This evening we wandered through our favorite place until now, the alleyways of Vrindavan. I never thought in a million years that India could be compared to Kyoto but in a distorted way it could. The veiled women from last night wore clothes just as elegant as the Geigi who wander around Gion, and the shops in the alleyways are all a feet or two above street level, they don’t have wooden floors but resemble white mattrasses where you have to take your shoes off and kneel on the floor while the shop keepers show you the goods, reminding you of the tea houses across Japan. My boyfriend bought some clothes, they are beautiful, the shop keeper laughed and said “Ah, you want fancy?” and brought out what could be tunics, beautifully embroidered. I can’t remember what they are called but he bought one in gold silk and another blue. They have white baggy trousers which may be called “dhoti” or something similar. We stopped off at the “hotel” where he put on the gold tunic and then we went out to eat, back to that place called “Foods” something or other. Later we wandered down to the Yamuna where we met a group of old men in western clothes smoking cannabis and they wanted to show us the “gold temple”, we had never heard of it, they took us through the streets only to abandon us along the way when they ran into another group of friends.

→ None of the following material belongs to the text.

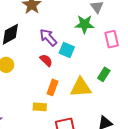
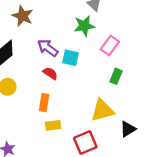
pink rectangle: (112, 39) -> (110, 46), moved, turned 60
orange rectangle: (52, 87) -> (44, 103), moved
yellow triangle: (81, 87) -> (102, 110), moved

We were lost but I spotted a water tower and knew we were near to the place we are staying, but still we couldn’t find it. We saw a group of about 20 police officers (or soldiers) and they all crowded around trying to understand where we are staying. We described that it is near a restaurant with glass doors which sold Chinese and South Indian food and eventually they figured it out. It turned out to be 3 km away! The police told the rickshaw driver to take us there for 30 rupee, the poor man looked heartbroken but we gave him a 100 when we got back to the area we recognize.

We want to go to the Punjab and then onto the Himalayas, we have so much to see so tomorrow we will try and travel onto Amritsar via Delhi.